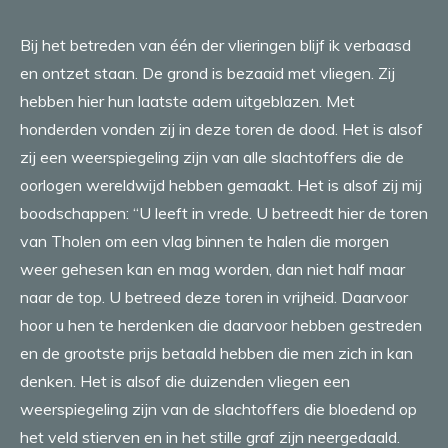
Bij het betreden van één der vlieringen blijf ik verbaasd
en ontzet staan. De grond is bezaaid met vliegen. Zij
hebben hier hun laatste adem uitgeblazen. Met
honderden vonden zij in deze toren de dood. Het is alsof
zij een weerspiegeling zijn van alle slachtoffers die de
oorlogen wereldwijd hebben gemaakt. Het is alsof zij mij
boodschappen: “U leeft in vrede. U betreedt hier de toren
van Tholen om een vlag binnen te halen die morgen
weer gehesen kan en mag worden, dan niet half maar
naar de top. U betreed deze toren in vrijheid. Daarvoor
hoor u hen te herdenken die daarvoor hebben gestreden
en de grootste prijs betaald hebben die men zich in kan
denken. Het is alsof die duizenden vliegen een
weerspiegeling zijn van de slachtoffers die bloedend op
het veld stierven en in het stille graf zijn neergedaald.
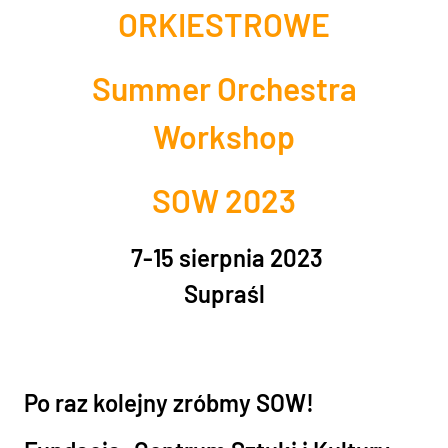
ORKIESTROWE
Summer Orchestra
Workshop
SOW 2023
7-15 sierpnia 2023
Supraśl
Po raz kolejny zróbmy SOW!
_ _ _ _
▶ Problem requirements: From the data above, return every line from the line that has "van Tholen om" up to and including the line that has "weerspiegeling zijn van de", exactly.

▶ Reply:
van Tholen om een vlag binnen te halen die morgen
weer gehesen kan en mag worden, dan niet half maar
naar de top. U betreed deze toren in vrijheid. Daarvoor
hoor u hen te herdenken die daarvoor hebben gestreden
en de grootste prijs betaald hebben die men zich in kan
denken. Het is alsof die duizenden vliegen een
weerspiegeling zijn van de slachtoffers die bloedend op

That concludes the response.